Der von der Edition Karo herausgegebene, biografische Roman über den Seemann Hans S., der wenig in seinem Leben ausgelassen hat, basiert auf einem Interview, das Autor Jürgen Rath im Jahr 1981 mit dem damals über 90 Jahre alten Seemann geführt hat.

Worum geht’s?

Hans, eine Junge aus Papenburg soll, nach dem Willen seiner Mutter, zur See fahren und nicht wie der Vater in der Fabrik schuften. Dummerweise ist er zu klein, zu schmächtig und muss - bevor sich sein (?) Traum erfüllen kann, als „Nietjunge“ in der Werft arbeiten. Hier lernt er einiges fürs Leben, das ihm später auf See helfen wird, zu überleben. Als es denn endlich mit der Seefahrt klappt, ist Hans 13 Jahre alt und zu seinem Glück hat er einen Kapitän, der zwar streng, aber keine Leuteschinder ist. Lange Zeit fährt Hans als Matrose, dann als Steuermann über die Weltmeere. Um nicht, wie so viele seiner Zeit in die Mühlen des Ersten Weltkrieges zu geraten, gibt er sich als Holländer aus, mustert in Kalifornien ab, kauft Grund und Boden und versucht sich als Farmer. Dann muss er, nun amerikanischer Staatsbürger, doch noch zur Armee, desertiert und wird zu lebenslanger Zwangsarbeit in den Quecksilberminen verurteilt. Er überlebt, seine Farm ist futsch und Hans fährt wieder zur See. Auf den Philippinen findet er ein kurzes Zuhause, um dann wieder nach Europa zurückzukehren und im Altenheim für Seemänner in Hamburg die letzten Jahrzehnte seines Lebens zu verbringen.

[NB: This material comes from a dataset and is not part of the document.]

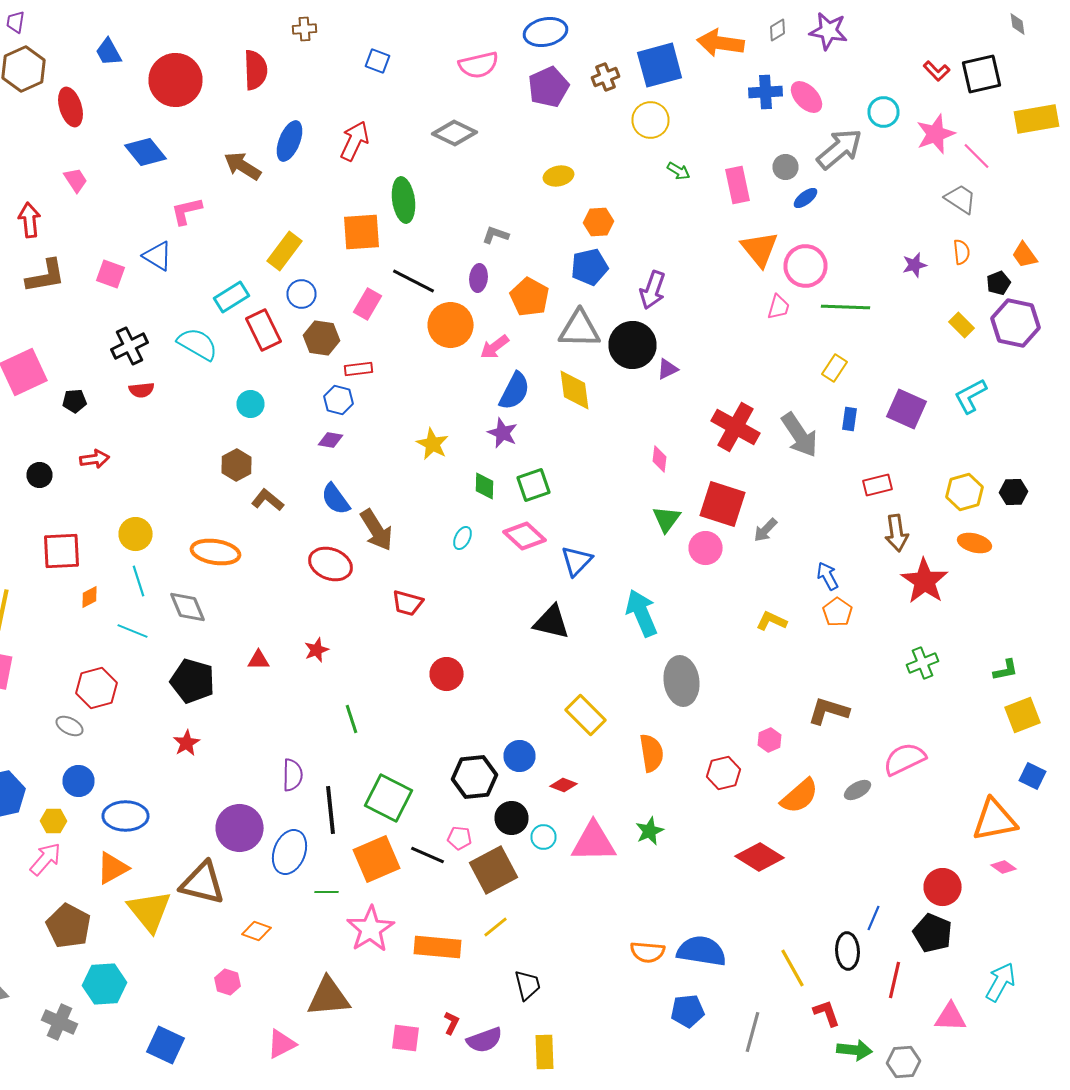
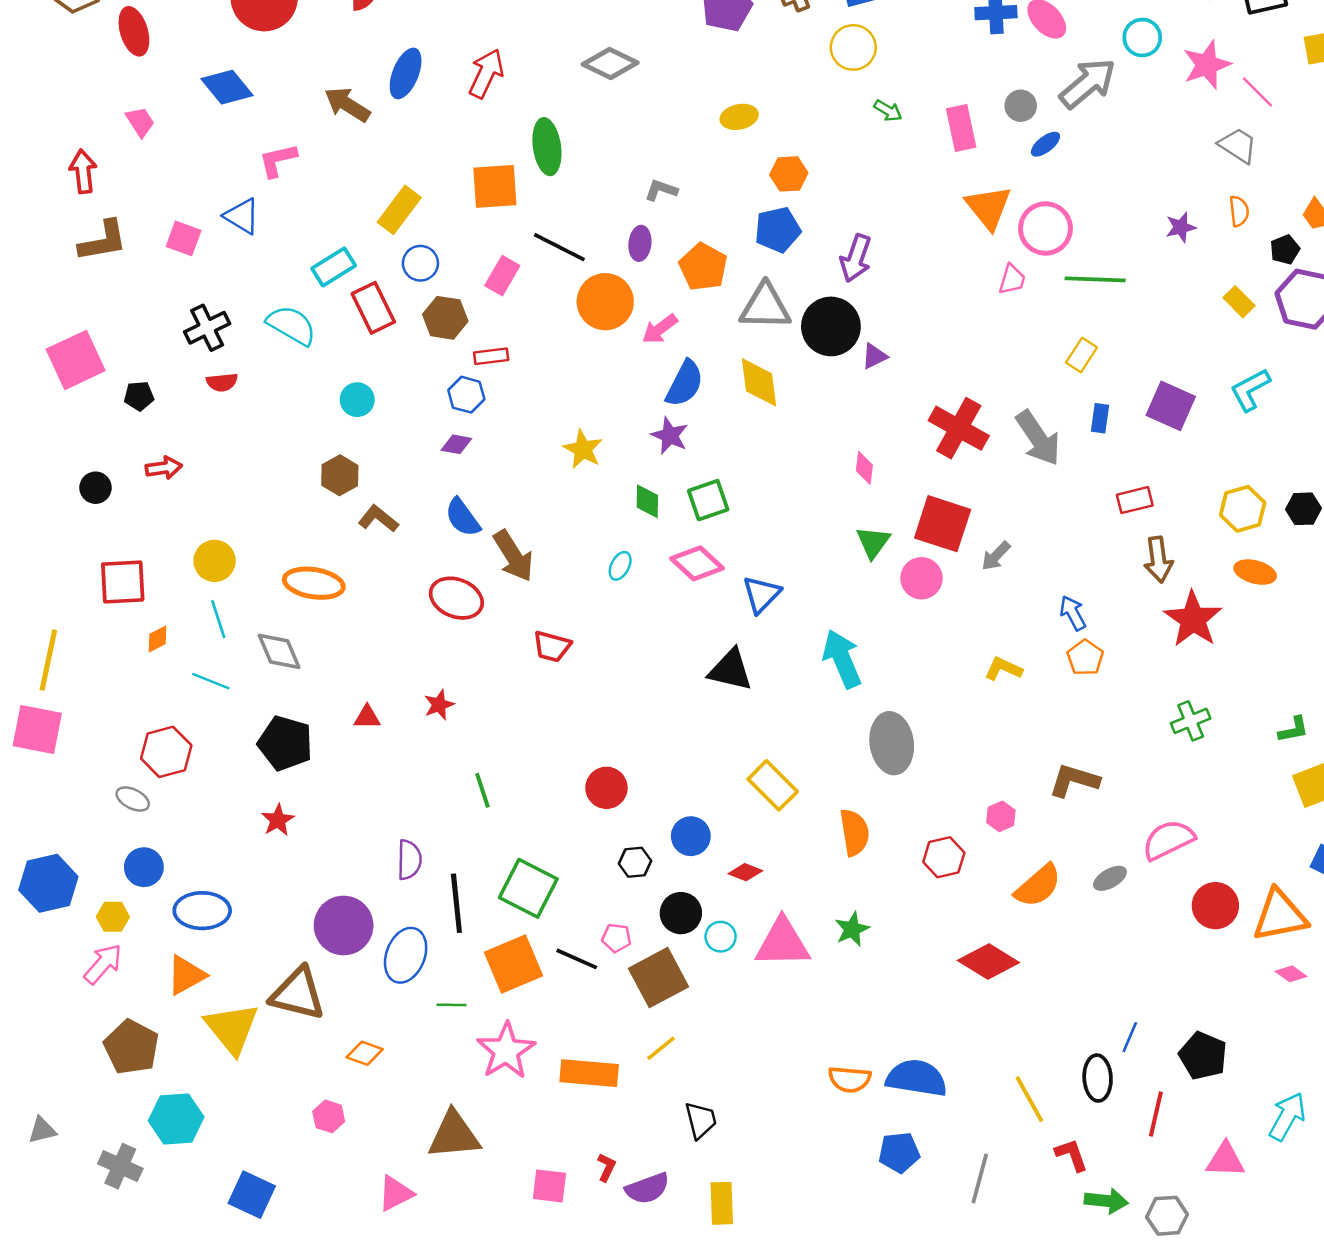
red circle: (446, 674) -> (606, 788), moved
black hexagon: (474, 777) -> (635, 862), size x0.6
red circle: (942, 887) -> (1215, 906), moved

Dort trifft er 1981 auf den Autor dieses Romans, der für die Uni Hamburg, alte Seeleute interviewt. Autor Jürgen Rath ist Historiker und Kapitän und interessiert sich für das Leben der Seemannschaften auf Segelschiffen um 1900. Ob der spannenden Lebensgeschichte von Hans S. ist Jürgen Rath so beeindruckt, dass rund 40 Jahre nach dem Interview, dieser Roman entstanden ist.

Dem Hans Schnieders aus dem Roman stellt der Autor Jutta, eine junge Studentin, als Interviewerin gegenüber. Sie wirkt genervt, ungeduldig und wenig empathisch. Doch der alte Seebär, Hans ist ja schon über 90 Jahre alt, schafft es, die junge Frau ein wenig aus der Reserve zu locken. Einen Oscar für Empathie erhält sie dennoch nicht.

Meine Meinung:

Obwohl das eigentliche Interview nur rund 2,5 Stunden gedauert hat, ist Jürgen Rath ein fesselnder Roman gelungen. Die Lücken zwischen den Eckdaten hat der Autor, der ja auch Bücher über die (historische) Seefahrt geschrieben hat, mit aufwändig recherchierten Berichten anderer Seeleute, gefüllt.

Ein interessantes Detail ist die Hypothese, dass Juttas Großmutter das Kind aus einer Beziehung von Hans sein könnte. Schade, dass das hier nicht weiter verfolgt wird.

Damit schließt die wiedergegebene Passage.